As I already made clear in previous discussions on the caml-list,
I find that OCaml's current support for Unicode is outstanding
(au propre comme au figuré).
I don't think introducing a Unicode string data structure and
a corresponding syntax for literals would be a good thing do
to. Since, if one wanted to that in a correct and useful way, it
would entail importing a good deal of the Unicode processing machinery
(e.g. normalization) in the compiler and I really think it's better to
leave that outside the compiler. Unicode processing can perfectly be
left to a set of modularized, external libraries. I also think it's
actually a good idea to proceed that way as libraries are in a better
position to evolve with the standard (e.g. newly encoded characters on
Unicode standard updates may imply changes to normalisation results
and would entail updates to the compiler).

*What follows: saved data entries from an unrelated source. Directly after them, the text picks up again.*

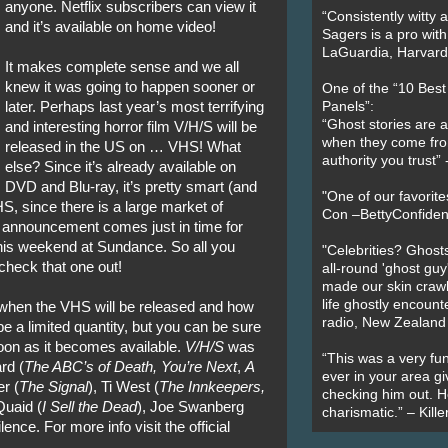
anyone. Netflix subscribers can view it
“Consistently witty a
and it’s available on home video!
Sagers is a pro with
LaGuardia, Harvard 
It makes complete sense and we all
knew it was going to happen sooner or
One of the “10 Bes
later. Perhaps last year’s most terrifying
Panels”:
“Ghost stories are 
and interesting horror film V/H/S will be
when they come fr
released in the US on … VHS! What
authority you trust
else? Since it’s already available on
DVD and Blu-ray, it’s pretty smart (and
"One of our favorit
HS, since there is a large market of
Con –BettyConfiden
s announcement comes just in time for
his weekend at Sundance. So all you
"Celebrities? Ghosts
 check that one out!
all-round 'ghost guy
made our skin crawl w
life ghostly encount
on when the VHS will be released and how
radio, New Zealand
 a limited quantity, but you can be sure
 soon as it becomes available.
V/H/S
was
“This was a very fun
rd (
The ABC’s of Death, You’re Next
,
A
ever in your area giv
r (
The Signal
), Ti West (
The Innkeepers,
checking him out. He
uaid (
I Sell the Dead
), Joe Swanberg
charismatic.” – Kill
ence. For more info visit the official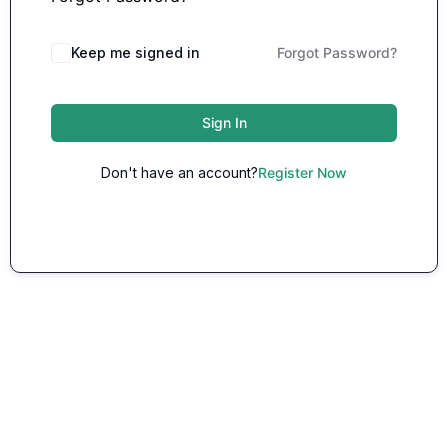
Keep me signed in
Forgot Password?
Sign In
Don't have an account?
Register Now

There is however one thing that I really find missing to get utterly
excellent Unicode support in OCaml: an abstract datatype, in the
standard library, to represent an Unicode scalar value (by abusing
terminology: an Unicode character). An Unicode scalar
simply an integer in the ranges 0x0000…0xD7FF or 0xE000…0x10FFFF.

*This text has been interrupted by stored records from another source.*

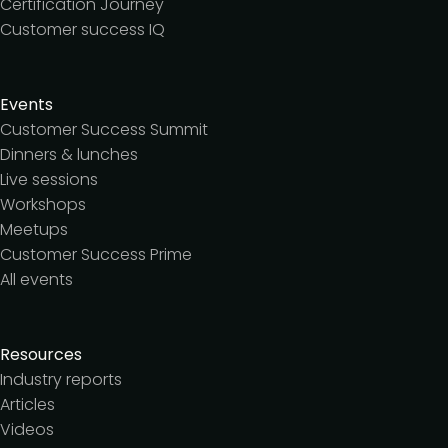
Certification Journey
Customer success IQ
Events
Customer Success Summit
Dinners & lunches
Live sessions
Workshops
Meetups
Customer Success Prime
All events
Resources
Industry reports
Articles
Videos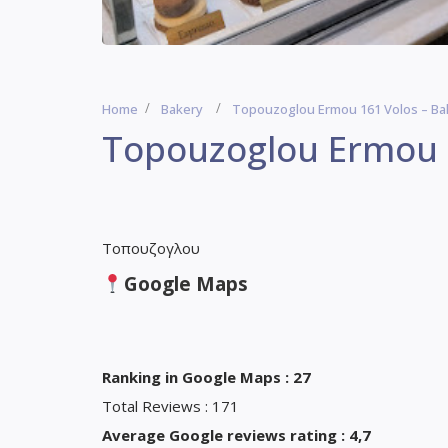
Home
Bakery
Topouzoglou Ermou 161 Volos – Ba
Topouzoglou Ermou 1
Τοπουζογλου
Google Maps
Ranking in Google Maps : 27
Total Reviews : 171
Average Google reviews rating : 4,7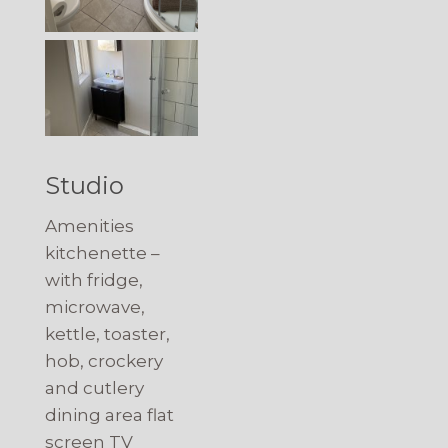
Studio
Amenities
kitchenette –
with fridge,
microwave,
kettle, toaster,
hob, crockery
and cutlery
dining area flat
screen TV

Such a data type would allow independent libraries dealing with
unicode characters (e.g. ulex, camomile, uutf, uunf, uucp, uucd) to interchange data
without relying on ints and as such strengthen the abstractions and
guarantees a bit; avoid documentation warnings blabla that the given ints need to be in the above range, avoid needless (re)checks if
data flows among modules, well you get the idea, the basic advantages
of data abstraction...
This proposal simply adds such a minimal data type along with a few
functions which by themselves don't do much except integrating with
the standard library; doing real Unicode processing is left to
external libraries, as it should be.
One question is whether a Pervasives.uchar type equal to Uchar.t
should be introduced (not part of this proposal). I don't think it's
essential, it could be a nice touch though.
A question for Daniel: would you mind having to spell your name in pure ASCII? As part of the (slow) transition away from Latin-1, I'm trying to get all the source code of the system in pure ASCII, even in the comments.